This sounds great, but I have a few comments.
First off: Is there going to be -- or should there be -- guidelines about the layout. ie, do we want to stick with a single left column with a header and footer? Or are people allowed to use their creative judgement with this?
On Thu, 2005-08-25 at 08:49 -0700, Joshua A. Andler wrote:
*All submissions must be standards compliant (XHTML 1.0 Transitional & CSS) and render the same across all browsers (within reason of course).
Why Transitional? I think this is a really bad idea; Transitional DTDs are designed for when you are *transitioning* from a previous standard.

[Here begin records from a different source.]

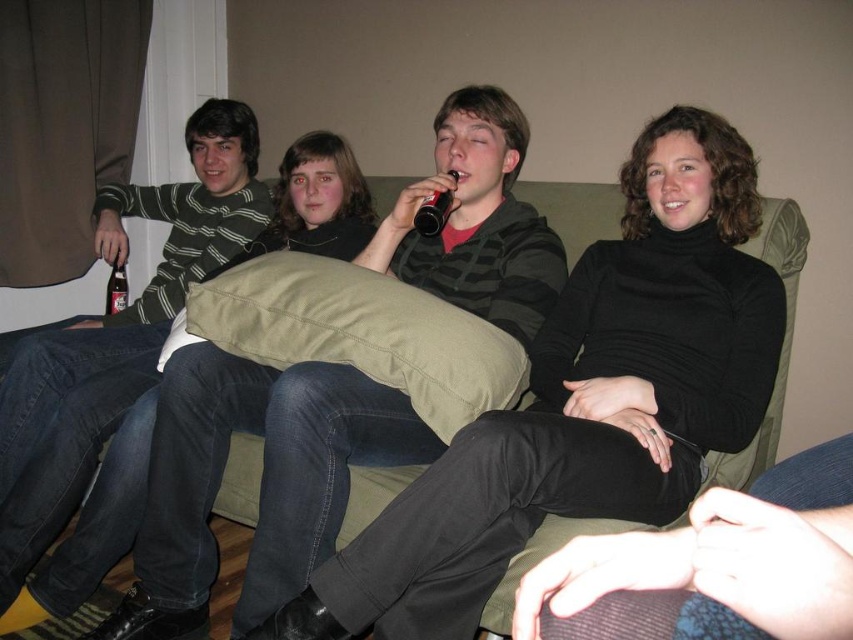 Question: Which of the following is the closest to the observer?

Choices:
 (A) (219, 179)
 (B) (444, 211)
 (C) (357, 260)
 (D) (111, 305)

Answer: (B)

Question: Does striped cotton sweater at left come in front of bottle glass beer at left?

Choices:
 (A) yes
 (B) no

Answer: (A)

Question: In this image, where is matte black jacket at center located relative to black plastic can at center?

Choices:
 (A) below
 (B) above

Answer: (A)

Question: Does matte black jacket at center lie in front of bottle glass beer at left?

Choices:
 (A) yes
 (B) no

Answer: (A)

Question: Which object appears farthest from the camera in this image?

Choices:
 (A) striped cotton sweater at left
 (B) bottle glass beer at left

Answer: (B)

Question: Estimate the real-world distances between objects in this image. Which object is farther from the striped cotton sweater at left?

Choices:
 (A) matte black jacket at center
 (B) black plastic can at center
 (C) bottle glass beer at left

Answer: (B)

If the website is being completely redesigned there is *no* reason not to use a strict DTD, other than laziness.
Also, it might be wise to mention the separation of content from presentation. It's perfectly possible to pull of an XHTML/CSS site using horrible non-semantic markup and using CSS just to change the fonts. But that would be stupid.
Another thing is that it might be good to specify accessibility guidelines to aim for. Accessibility will *always* be down to human judgement to an extent, but it might be nice to say "try to follow the WCAG level 2" or something.
Finally, I think you absolutely must define the browsers in which is must perform well in. Surely you don't want to support NN 4? What about really uncommon browsers? It's better to have a list I think. (When I say "support" I really mean "serve CSS to".)
Deadline: *September 15, 2005
I'd say this is slightly too soon myself.